(Dataset entries)

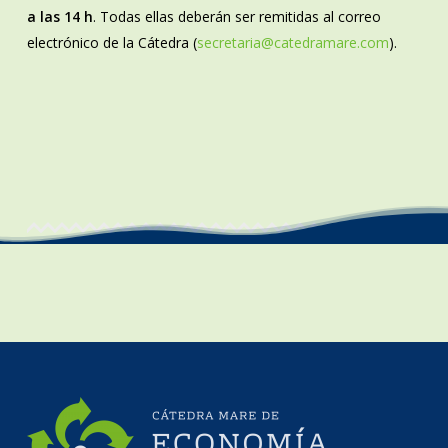
a las 14 h
. Todas ellas deberán ser remitidas al correo
electrónico de la Cátedra (
secretaria@catedramare.com
).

> Your instructions: Produce a verbatim copy of all records, minus pictures.

> Solution for this problem:
a las 14 h
. Todas ellas deberán ser remitidas al correo
electrónico de la Cátedra (
secretaria@catedramare.com
).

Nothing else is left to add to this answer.